The paper, published in ‘Photodiagnosis and Photodynamic Therapy’ is accessible online.
Journal: Photodiagnosis and Photodynamic Therapy.
Publication title: Programmable LED-Based Integrating Sphere Light Source for Wide-Field Fluorescence Microscopy.
Authors: Aziz ul Rehman, Ayad G.Anwer, Ewa M.Goldys.
Abstract: Wide-field fluorescence microscopy commonly uses a mercury lamp, which has limited spectral capabilities. We designed and built a programmable integrating sphere light (PISL) source which consists of nine LEDs, light-collecting optics, a commercially available integrating sphere and a baffle. The PISL source is tuneable in the range 365–490 nm with a uniform spatial profile and a sufficient power at the objective to carry out spectral imaging. We retrofitted a standard fluorescence inverted microscope DM IRB (Leica) with a PISL source by mounting it together with a highly sensitive low- noise CMOS camera. The capabilities of the setup have been demonstrated by carrying out multispectral autofluorescence imaging of live BV2 cells.
12 October 2017:
Researchers from the CNBP have released a new paper that examines the use of nanorubies for targeted bio-imaging activity. The work (lead author Varun Sreenivasan pictured) is trans-disciplinary in nature, drawing on the Centre’s collective knowledge in physics, pharmacology, chemistry, material science and embryology. The paper, published in ACS Applied Materials and Interfaces is accessible online.
Journal: ACS Applied Materials and Interfaces.

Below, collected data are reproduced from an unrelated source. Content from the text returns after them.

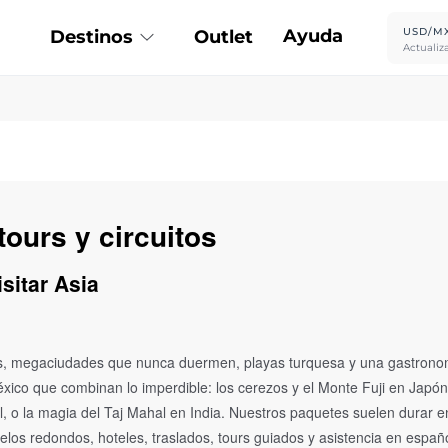
Ayuda
USD/M
Destinos
Outlet
Actualiz
tours y circuitos
sitar Asia
rios, megaciudades que nunca duermen, playas turquesa y una gastronom
ico que combinan lo imperdible: los cerezos y el Monte Fuji en Japón,
 o la magia del Taj Mahal en India. Nuestros paquetes suelen durar e
los redondos, hoteles, traslados, tours guiados y asistencia en españ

Publication title: Development of Bright and Biocompatible Nanoruby and its Application to Background-free Time-gated Imaging of G-protein Coupled Receptors.
Authors: Varun K. A. Sreenivasan, Wan Aizuddin W Razali, Kai Zhang, Rashmi R Pillai, Avishkar Saini, Denitza Denkova, Marina Santiago, Hannah Brown, Jeremy Thompson, Mark Connor, Ewa M. Goldys, and Andrei V Zvyagin.
Abstract: At the forefront of development of fluorescent probes for biological imaging applications are enhancements aimed at increasing their brightness, contrast, and photostability, especially towards demanding applications of single molecule detection. In comparison with existing probes, nanorubies exhibit unlimited photostability and a long emission lifetime (3.7 ms), which enable continuous imaging at single-particle sensitivity in highly scattering and fluorescent biological specimens. However, their wide application as fluorescence probes has so far been hindered by the absence of facile methods for scaled-up high volume production and molecularly-specific targeting. The present work encompasses large scale production of colloidally stable nanoruby particles, demonstration of their biofunctionality and negligible cytotoxicity, as well as validation of its use for targeted biomolecular imaging. In addition, optical characteristics of nanorubies are found to be comparable or superior to state-of-the-art quantum dots. Protocols of reproducible and robust coupling of functional proteins to the nanoruby surface are also presented. As an example, NeutrAvidin-coupled nanoruby show excellent affinity and specificity to µ-opioid receptors in fixed and live cells, allowing wide-field imaging of G-protein coupled receptors with single particle sensitivity.